SONHO DOURADO  
O casamento do advogado Fausto,com a mulher por quem ele se apaixonou à primeira vista, foi realizado no luxuoso apartamento triplex, com vistas para o mar. Fausto quis que a cerimônia testemunha do início de sua felicidade ficasse escondida dos olhos da imprensa. Ao longo de sua carreira, ele acumulava agravos devido a casos polêmicos que defendia. E assim, uma interminável lista de inimigos ia se formando.
Também estivemos lá. E vamos contar tudo o que aconteceu naquela noite.
Verão.
A música de piano, selecionada para a ocasião, envolve os convidados.O ambiente imerso numa luz cósmica, provinda de um céu estrelado e um luar que se tornam cúmplices.
Neste momento, duas convidadas, andando pelo jardim da cobertura, comentam.
- Paula, estou estarrecida! Selma conseguiu mesmo!
- Ela é esperta. Acho que esse ricaço não sabe...
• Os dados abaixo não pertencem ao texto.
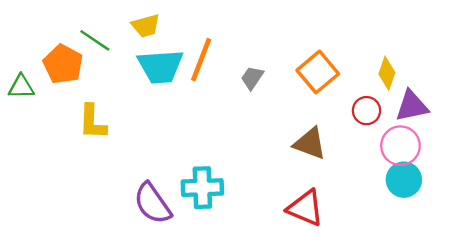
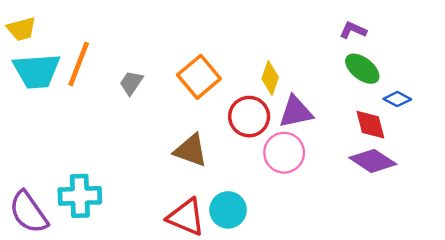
red circle: (366, 111) -> (249, 117), size x1.4
cyan circle: (404, 180) -> (228, 210), moved

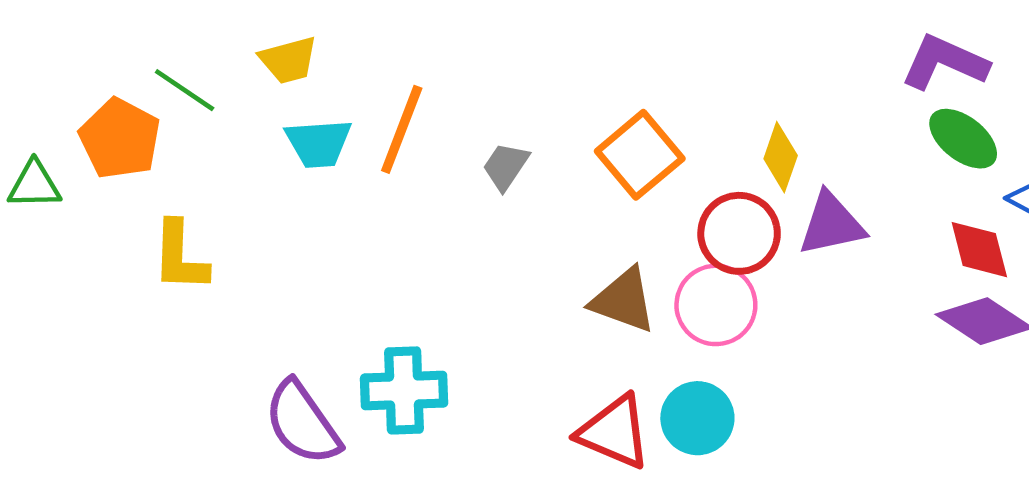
purple L-shape: (353, 30) -> (945, 62), size x1.6
cyan trapezoid: (37, 71) -> (319, 143), size x0.7
pink circle: (284, 153) -> (716, 305), moved

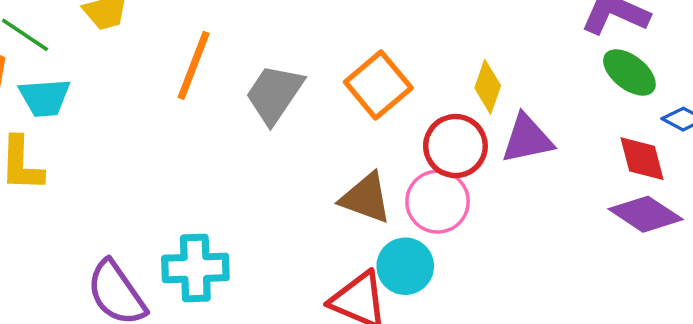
cyan trapezoid: (319, 143) -> (45, 98), moved
gray trapezoid: (506, 166) -> (274, 94), size x1.6
cyan circle: (697, 418) -> (405, 266), moved

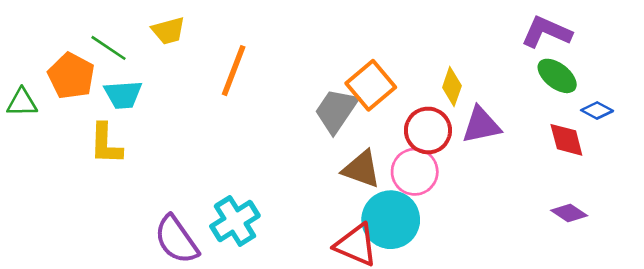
gray trapezoid: (274, 94) -> (336, 111), moved
purple diamond: (646, 214) -> (569, 213), moved, size x0.7
cyan circle: (405, 266) -> (391, 220), size x1.4
cyan cross: (195, 268) -> (235, 221), turned -30

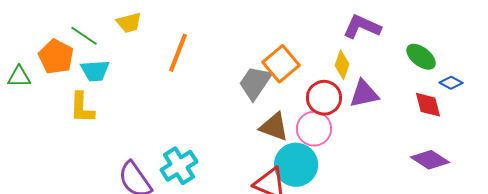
purple L-shape: (546, 32) -> (362, 27), moved
purple diamond: (569, 213) -> (430, 160), size x1.4

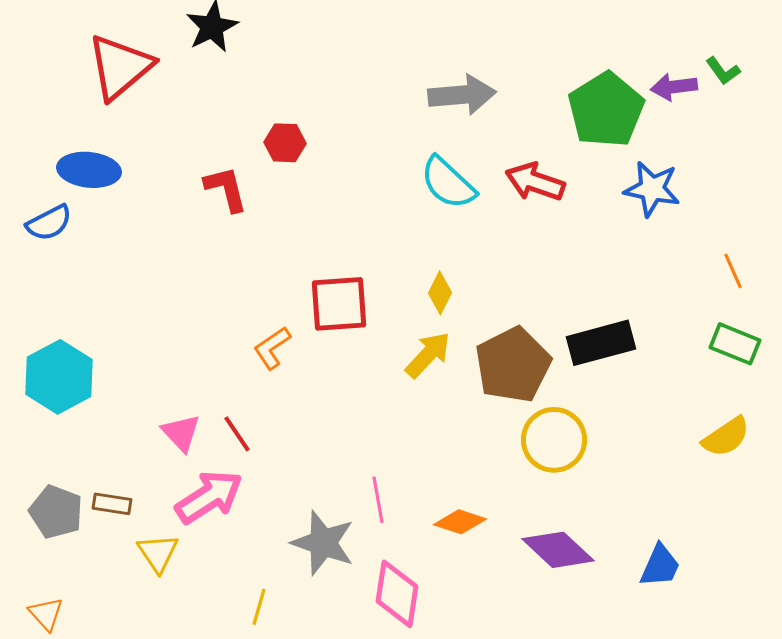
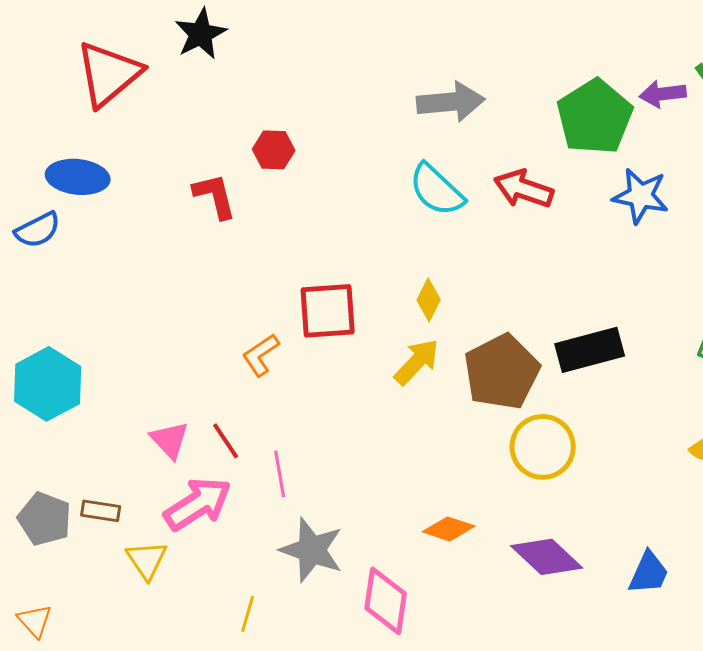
pink line: (378, 500) -> (280, 474), moved

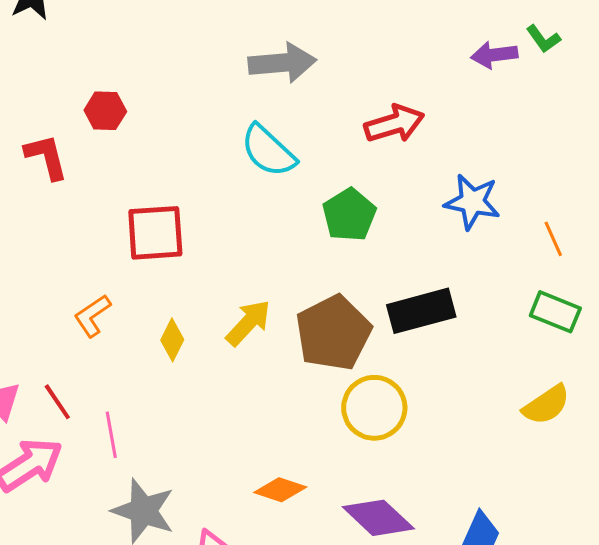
green pentagon: (595, 117) -> (349, 215), moved, size x0.7
red arrow: (524, 189) -> (394, 124), moved, turned 144
blue star: (641, 196) -> (472, 202), moved
yellow diamond: (429, 300) -> (172, 340), moved
red square: (328, 311) -> (155, 233), moved

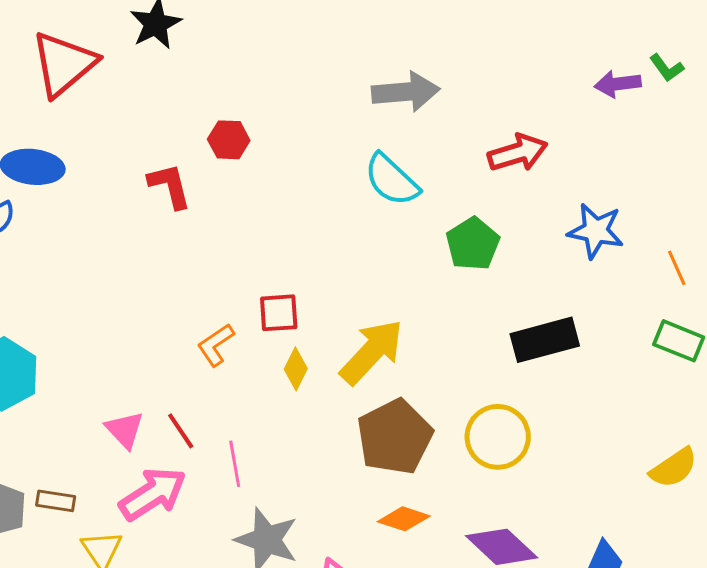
red square: (155, 233) -> (279, 313), moved, size x0.7
yellow arrow: (248, 323) -> (372, 352), size x1.4
brown pentagon: (333, 333) -> (395, 437), moved
yellow semicircle: (546, 405) -> (674, 468), moved

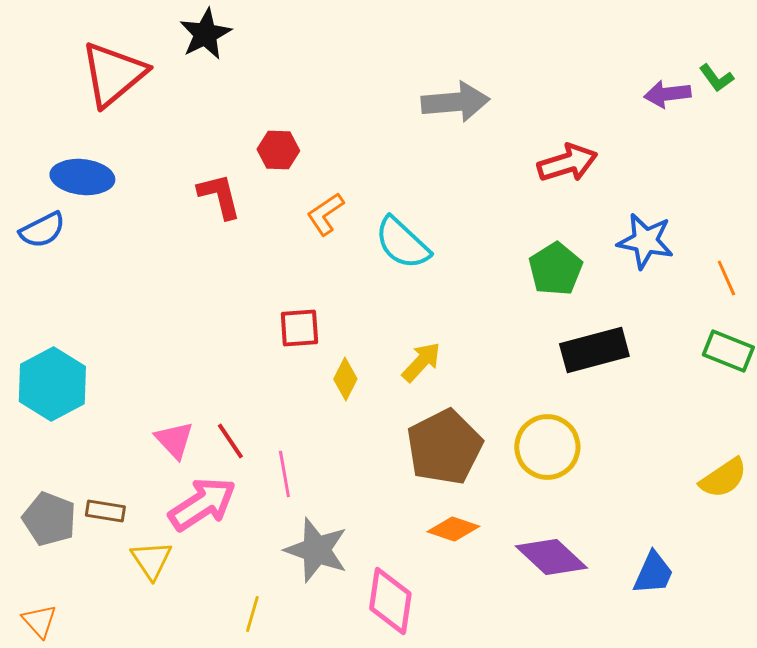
cyan semicircle: (392, 180) -> (402, 243), moved
green pentagon: (473, 244) -> (555, 269), moved
red square: (279, 313) -> (299, 328), moved
orange L-shape: (216, 345) -> (325, 214), moved
yellow arrow: (372, 352) -> (421, 362), size x0.6

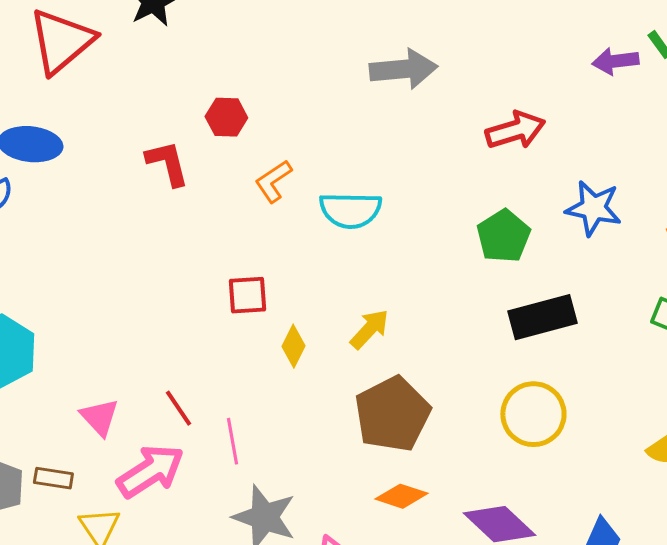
cyan semicircle: (402, 243) -> (350, 210), turned -42
pink triangle: (174, 440) -> (99, 417), moved
yellow circle: (547, 447) -> (533, 414), moved

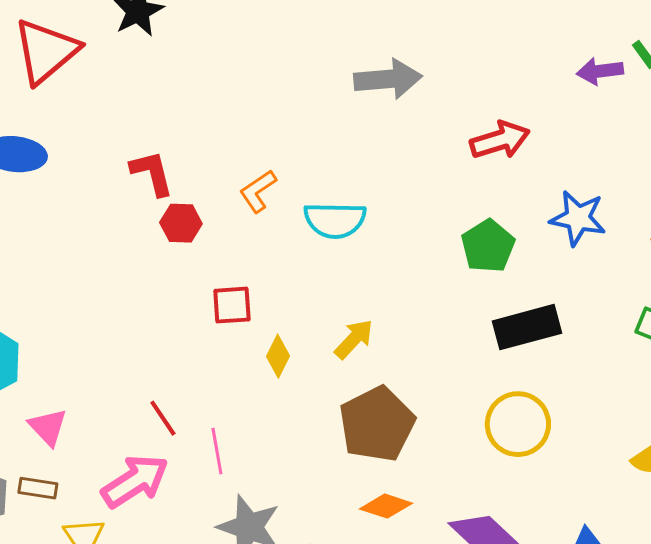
red hexagon: (226, 117) -> (181, 223), moved
pink triangle: (99, 417) -> (48, 427), moved

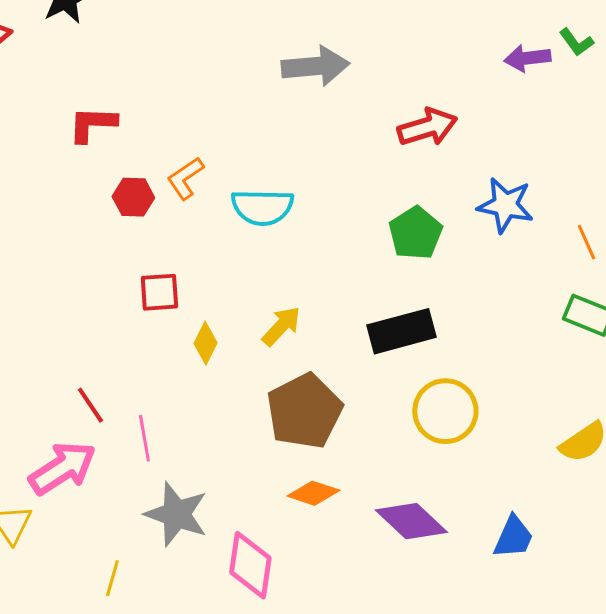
red L-shape: (152, 173) -> (92, 124), moved, turned -74
red hexagon: (181, 223) -> (133, 197), moved
black rectangle: (527, 327) -> (401, 331), moved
- Júlia, homem, quando se apaixona, não importa com nada.
 
Elas silenciam ao ver noiva se aproximar. O luxo e a beleza do vestido branco proporcionam à Selma uma visão de sonhos.  A música, irreal e acariciante, completa a ilusão.
Após falar com as amigas, Selma vê na sacada um rapaz alto e magro, tomando champanha.  Furiosa, ela corre ao seu encontro.
- Carlo, desapareça daqui!  
- Selma, por que casou com esse ricaço?  
- Porque ele tem propriedades, ações. Até dinheiro em paraísos fiscais, o homem tem!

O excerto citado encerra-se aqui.